This is a data set from Prosper, which is America’s first marketplace lending platform, with over $9 billion in funded loans. This data set contains 113,937 loans with 81 variables on each loan, including loan amount, borrower rate (or interest rate), current loan status, borrower income, and many others. This data dictionary explains the variables in the data set.
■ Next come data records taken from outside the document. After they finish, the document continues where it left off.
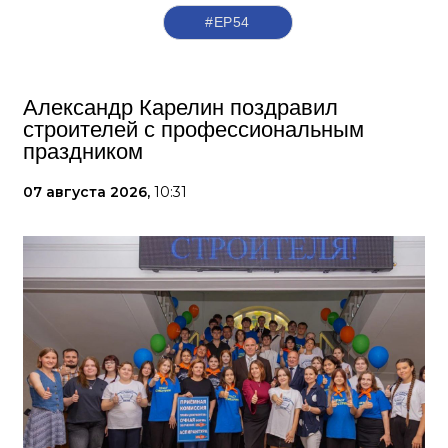
#ЕР54
Александр Карелин поздравил
строителей с профессиональным
праздником
07 августа 2026,
10:31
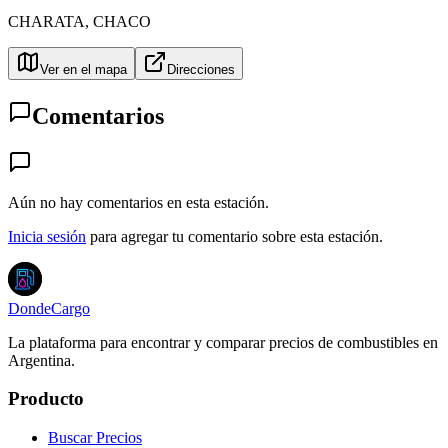
CHARATA
,
CHACO
Ver en el mapa
Direcciones
Comentarios
Aún no hay comentarios en esta estación.
Inicia sesión
para agregar tu comentario sobre esta estación.
DondeCargo
La plataforma para encontrar y comparar precios de combustibles en
Argentina.
Producto
Buscar Precios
Our main variable of interest (BorrowerAPR) was a multi-modal plot with lots of peaks, the credit rating of 'C' was the most common pre 2009 and post July 2009. From the dataset, professionals, computer programmers and executives top the list of loans taken, it also showed that income range within $25,000 - $49,999 had the highest amount of loans, followed behing closely by the $50,000 - $74,999 range.. It also shows the more amount of loan taken the lower the annual interest rate. A positive correlation was obeserved with Estimated Effective Yield with our variable of interest (BorrowerAPR) another interesting correlation was a positive one between the Original Loan Amount and the monthly loan payment, another obervation was a negative correlation between the Prosper Rating (Alpha) with our variable of interest (BorrowerAPR). In conclusion, the HR ratings had a higher borrower annual interest rate compared to the AA with the least borrower annual interest rate.
For my presentation, i focused on variables that has an effect on the borrower's interest rate such as the Income Range, Employment Status, Occupation and Prosper Rating (Alpha).